▶ [AIM OF THE TASK]: All lines of the material must be output verbatim.
** Opening MATERIAL SHOWN block **
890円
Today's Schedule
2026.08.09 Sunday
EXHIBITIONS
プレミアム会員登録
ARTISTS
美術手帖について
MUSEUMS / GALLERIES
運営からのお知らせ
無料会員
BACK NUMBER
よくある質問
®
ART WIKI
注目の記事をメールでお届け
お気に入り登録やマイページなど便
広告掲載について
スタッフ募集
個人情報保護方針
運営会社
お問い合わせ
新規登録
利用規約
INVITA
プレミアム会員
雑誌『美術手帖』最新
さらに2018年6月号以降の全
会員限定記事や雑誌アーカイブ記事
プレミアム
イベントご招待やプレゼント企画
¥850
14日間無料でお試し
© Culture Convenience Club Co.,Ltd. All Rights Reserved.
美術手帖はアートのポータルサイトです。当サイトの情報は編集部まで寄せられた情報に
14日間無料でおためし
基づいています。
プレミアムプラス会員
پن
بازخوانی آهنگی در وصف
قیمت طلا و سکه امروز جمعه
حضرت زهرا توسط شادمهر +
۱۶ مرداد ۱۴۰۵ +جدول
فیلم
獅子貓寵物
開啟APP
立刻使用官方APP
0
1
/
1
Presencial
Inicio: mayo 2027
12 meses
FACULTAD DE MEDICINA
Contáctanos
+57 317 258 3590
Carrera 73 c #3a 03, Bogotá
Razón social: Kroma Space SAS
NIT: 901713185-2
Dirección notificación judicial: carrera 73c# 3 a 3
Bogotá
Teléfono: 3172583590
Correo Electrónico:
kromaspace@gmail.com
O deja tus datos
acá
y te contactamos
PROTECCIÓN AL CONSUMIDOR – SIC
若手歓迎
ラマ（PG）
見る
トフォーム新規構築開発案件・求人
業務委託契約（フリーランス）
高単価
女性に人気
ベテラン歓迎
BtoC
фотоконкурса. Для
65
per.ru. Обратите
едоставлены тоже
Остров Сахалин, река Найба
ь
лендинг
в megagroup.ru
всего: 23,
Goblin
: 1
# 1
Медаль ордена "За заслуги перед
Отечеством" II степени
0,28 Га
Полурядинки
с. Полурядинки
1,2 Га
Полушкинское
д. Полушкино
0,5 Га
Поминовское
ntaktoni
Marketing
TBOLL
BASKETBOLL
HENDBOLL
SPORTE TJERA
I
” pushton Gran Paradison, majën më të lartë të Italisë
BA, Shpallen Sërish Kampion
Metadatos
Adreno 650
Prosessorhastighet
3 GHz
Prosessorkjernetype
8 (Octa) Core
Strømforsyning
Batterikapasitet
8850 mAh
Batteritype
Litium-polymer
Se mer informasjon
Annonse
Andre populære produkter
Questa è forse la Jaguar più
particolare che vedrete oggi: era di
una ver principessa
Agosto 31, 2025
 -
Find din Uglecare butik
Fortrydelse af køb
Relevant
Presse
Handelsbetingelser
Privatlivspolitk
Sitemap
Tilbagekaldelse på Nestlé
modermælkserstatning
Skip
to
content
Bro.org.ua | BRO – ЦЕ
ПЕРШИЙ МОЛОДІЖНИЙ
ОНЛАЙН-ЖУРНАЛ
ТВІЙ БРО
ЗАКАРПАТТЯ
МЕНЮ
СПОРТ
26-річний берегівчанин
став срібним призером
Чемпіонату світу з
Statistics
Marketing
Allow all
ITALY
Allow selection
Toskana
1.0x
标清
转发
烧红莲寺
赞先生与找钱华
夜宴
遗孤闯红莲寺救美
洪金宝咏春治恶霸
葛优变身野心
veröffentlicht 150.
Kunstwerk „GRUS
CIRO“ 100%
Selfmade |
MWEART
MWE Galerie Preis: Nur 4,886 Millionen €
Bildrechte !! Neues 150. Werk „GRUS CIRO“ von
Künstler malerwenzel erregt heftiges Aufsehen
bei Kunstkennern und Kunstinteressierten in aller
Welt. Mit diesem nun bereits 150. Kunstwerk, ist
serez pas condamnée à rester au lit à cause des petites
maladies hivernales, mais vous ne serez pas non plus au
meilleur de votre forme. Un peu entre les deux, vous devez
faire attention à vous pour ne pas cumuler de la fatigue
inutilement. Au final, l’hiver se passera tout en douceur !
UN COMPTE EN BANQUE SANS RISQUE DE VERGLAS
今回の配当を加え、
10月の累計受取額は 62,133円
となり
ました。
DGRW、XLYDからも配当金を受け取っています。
** Closing MATERIAL SHOWN block **
▶ [SOLUTION TO THE PROBLEM]:
890円
Today's Schedule
2026.08.09 Sunday
EXHIBITIONS
プレミアム会員登録
ARTISTS
美術手帖について
MUSEUMS / GALLERIES
運営からのお知らせ
無料会員
BACK NUMBER
よくある質問
®
ART WIKI
注目の記事をメールでお届け
お気に入り登録やマイページなど便
広告掲載について
スタッフ募集
個人情報保護方針
運営会社
お問い合わせ
新規登録
利用規約
INVITA
プレミアム会員
雑誌『美術手帖』最新
さらに2018年6月号以降の全
会員限定記事や雑誌アーカイブ記事
プレミアム
イベントご招待やプレゼント企画
¥850
14日間無料でお試し
© Culture Convenience Club Co.,Ltd. All Rights Reserved.
美術手帖はアートのポータルサイトです。当サイトの情報は編集部まで寄せられた情報に
14日間無料でおためし
基づいています。
プレミアムプラス会員
پن
بازخوانی آهنگی در وصف
قیمت طلا و سکه امروز جمعه
حضرت زهرا توسط شادمهر +
۱۶ مرداد ۱۴۰۵ +جدول
فیلم
獅子貓寵物
開啟APP
立刻使用官方APP
0
1
/
1
Presencial
Inicio: mayo 2027
12 meses
FACULTAD DE MEDICINA
Contáctanos
+57 317 258 3590
Carrera 73 c #3a 03, Bogotá
Razón social: Kroma Space SAS
NIT: 901713185-2
Dirección notificación judicial: carrera 73c# 3 a 3
Bogotá
Teléfono: 3172583590
Correo Electrónico:
kromaspace@gmail.com
O deja tus datos
acá
y te contactamos
PROTECCIÓN AL CONSUMIDOR – SIC
若手歓迎
ラマ（PG）
見る
トフォーム新規構築開発案件・求人
業務委託契約（フリーランス）
高単価
女性に人気
ベテラン歓迎
BtoC
фотоконкурса. Для
65
per.ru. Обратите
едоставлены тоже
Остров Сахалин, река Найба
ь
лендинг
в megagroup.ru
всего: 23,
Goblin
: 1
# 1
Медаль ордена "За заслуги перед
Отечеством" II степени
0,28 Га
Полурядинки
с. Полурядинки
1,2 Га
Полушкинское
д. Полушкино
0,5 Га
Поминовское
ntaktoni
Marketing
TBOLL
BASKETBOLL
HENDBOLL
SPORTE TJERA
I
” pushton Gran Paradison, majën më të lartë të Italisë
BA, Shpallen Sërish Kampion
Metadatos
Adreno 650
Prosessorhastighet
3 GHz
Prosessorkjernetype
8 (Octa) Core
Strømforsyning
Batterikapasitet
8850 mAh
Batteritype
Litium-polymer
Se mer informasjon
Annonse
Andre populære produkter
Questa è forse la Jaguar più
particolare che vedrete oggi: era di
una ver principessa
Agosto 31, 2025
 -
Find din Uglecare butik
Fortrydelse af køb
Relevant
Presse
Handelsbetingelser
Privatlivspolitk
Sitemap
Tilbagekaldelse på Nestlé
modermælkserstatning
Skip
to
content
Bro.org.ua | BRO – ЦЕ
ПЕРШИЙ МОЛОДІЖНИЙ
ОНЛАЙН-ЖУРНАЛ
ТВІЙ БРО
ЗАКАРПАТТЯ
МЕНЮ
СПОРТ
26-річний берегівчанин
став срібним призером
Чемпіонату світу з
Statistics
Marketing
Allow all
ITALY
Allow selection
Toskana
1.0x
标清
转发
烧红莲寺
赞先生与找钱华
夜宴
遗孤闯红莲寺救美
洪金宝咏春治恶霸
葛优变身野心
veröffentlicht 150.
Kunstwerk „GRUS
CIRO“ 100%
Selfmade |
MWEART
MWE Galerie Preis: Nur 4,886 Millionen €
Bildrechte !! Neues 150. Werk „GRUS CIRO“ von
Künstler malerwenzel erregt heftiges Aufsehen
bei Kunstkennern und Kunstinteressierten in aller
Welt. Mit diesem nun bereits 150. Kunstwerk, ist
serez pas condamnée à rester au lit à cause des petites
maladies hivernales, mais vous ne serez pas non plus au
meilleur de votre forme. Un peu entre les deux, vous devez
faire attention à vous pour ne pas cumuler de la fatigue
inutilement. Au final, l’hiver se passera tout en douceur !
UN COMPTE EN BANQUE SANS RISQUE DE VERGLAS
今回の配当を加え、
10月の累計受取額は 62,133円
となり
ました。
DGRW、XLYDからも配当金を受け取っています。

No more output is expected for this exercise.